Altra parte della dottrina, invece, facente capo a Cipolla[17], distingue tra diverse accezioni di identità che permettono di fotografare meglio il quadro della realtà circostante, distinguendo tra identità personale, come quella “costituita dai dati estrinseci che distinguono ogni individuo nel contesto sociale, quali il nome, il cognome e la data e luogo di nascita, luogo di residenza, attività lavorativa»; identità digitale intesa come «costituita dall’insieme dei dati che permettono di ricollegare un documento informatico ad una macchina e quindi al soggetto (fisico o giuridico) che lo possiede, la quale consta al minimo dell’user id (nome utente) e di una password”;  impronta digitale che è “costituita dal complesso delle informazioni fornite consapevolmente da ognuno al sistema telematico, per distinguersi da altri» ed ombra digitale come quella «composta dall’insieme delle informazioni relative alla vita di ogni individuo, quali i documenti cartacei, fotografici e di altri generi che deriva dalla frequentazione dell’individuo con l’ambiente (reale e virtuale) che lo circonda”[18], sottolineando come “tutti i dati contenuti nel proprio telefono cellulare o nel proprio computer portatile, le informazioni rese al momento dell’acquisto di beni e servizi e le notizie sulle opinioni politiche, sulle convinzioni religiose, sui gusti letterari, cinematografici, merceologiche, finanche sessuali, che i gesti informatici recepiscono ogni volta che ci si collega alla rete telematica mondiale ( web). Ne fanno parte pure le immagini captate dalle videocamere in uffici pubblici, in istituti bancari, in esercizi commerciali, in stazioni ferroviarie o in aeroporti, le immagini acquisite per strada in quanto captate da videocamere poste nelle adiacenze di determinati luoghi sensibili”.

La complessità del tema spinge sempre più la dottrina ad approfondire il tema che, strettamente connesso con l’evoluzione tecnologica, apre prospettive e problemi sempre nuovi: Fino a quando sussisterà la distinzione tra reale e digitale alla luce di una tecnologia sempre più invasiva dell’essere umano? Come tutelare la presenza digitale di un individuo da possibili violazioni di terzi? Come permettere al soggetto che desidera non essere più presente nel web di cancellarsi da essa ed uscirne definitivamente?

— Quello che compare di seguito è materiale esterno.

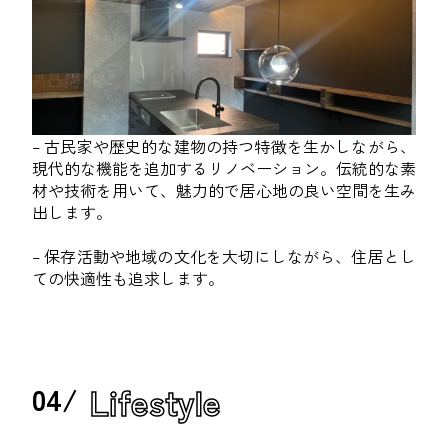
– 古民家や歴史的な建物の持つ特徴を生かしながら、
現代的な機能を追加するリノベーション。伝統的な素
材や技術を用いて、魅力的で居心地の良い空間を生み
出します。
– 保存活動や地域の文化を大切にしながら、住居とし
ての快適性も追求します。
Lifestyle
04/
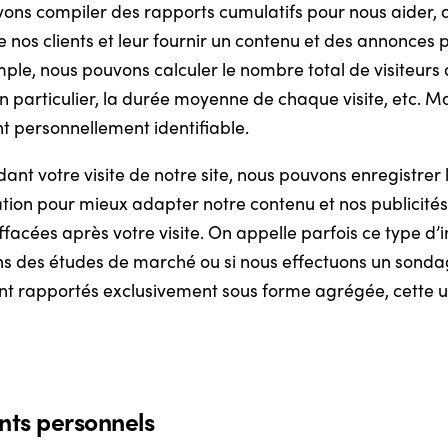
ns compiler des rapports cumulatifs pour nous aider, a
os clients et leur fournir un contenu et des annonces pu
le, nous pouvons calculer le nombre total de visiteurs d
n particulier, la durée moyenne de chaque visite, etc. M
 personnellement identifiable.
ant votre visite de notre site, nous pouvons enregistrer 
rmation pour mieux adapter notre contenu et nos publicit
effacées après votre visite. On appelle parfois ce type d
aisons des études de marché ou si nous effectuons un sond
ront rapportés exclusivement sous forme agrégée, cette ut
nts personnels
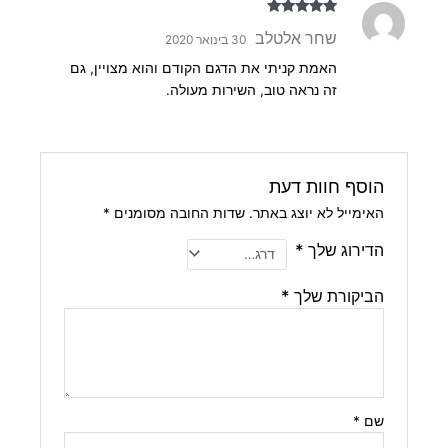
דורג
5
מתוך
שחר אלטלב
30 בינואר 2020
5
האמת קניתי את הדגם הקודם והוא מצויין, גם
זה נראה טוב, השירות מעולה.
הוסף חוות דעת
האימייל לא יוצג באתר.
שדות החובה מסומנים
*
הדירוג שלך
*
הביקורת שלך
*
שם
*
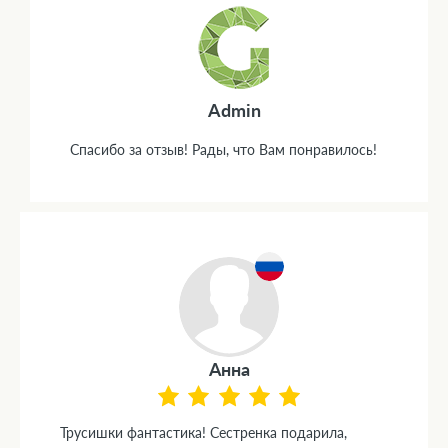
Admin
Спасибо за отзыв! Рады, что Вам понравилось!
Анна
Трусишки фантастика! Сестренка подарила,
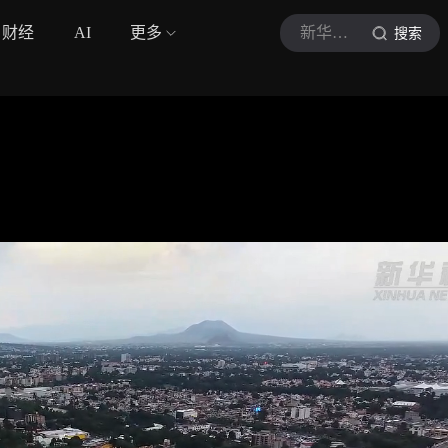
财经
AI
更多
新华社视频
搜索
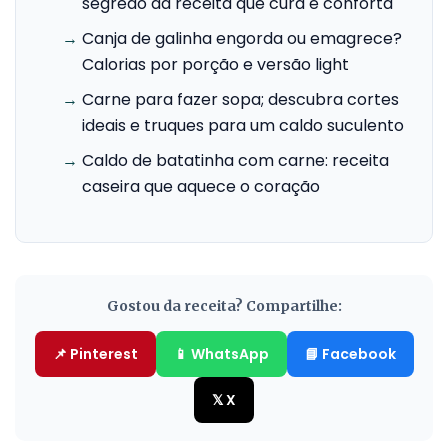
segredo da receita que cura e conforta
→
Canja de galinha engorda ou emagrece?
Calorias por porção e versão light
→
Carne para fazer sopa; descubra cortes
ideais e truques para um caldo suculento
→
Caldo de batatinha com carne: receita
caseira que aquece o coração
Gostou da receita? Compartilhe:
📌 Pinterest
📱 WhatsApp
📘 Facebook
𝕏 X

3. Tutela normativa e giurisprudenziale

La presenza digitale di un soggetto nella rete internet è oggetto di costante pericolo. La possibilità che ciascun individuo può indossare la maschera che desidera, al di fuori di un quadro normativo e sanzionatorio, comporta la possibilità che ciascun soggetto può abusare della sua “libertà digitale”, sottraendo l’identità digitale ad un soggetto reale – indipendentemente dalla sua conoscenza – o abusando a vario titolo dell’identità fittizia che già detiene.

Al fine di scongiurare possibili ed ulteriori violazioni, le autorità nazionali dei singoli Stati si sono adoperate o per introdurre specifiche fattispecie di reato, come ad esempio negli Stati Uniti con l’introduzione del reato di digital identity thief[19] o, come in Italia, prevedendo un’applicazione estensiva[20] ed un aggravamento sanzionatorio per questi fatti già lesivi dell’identità personale.[21]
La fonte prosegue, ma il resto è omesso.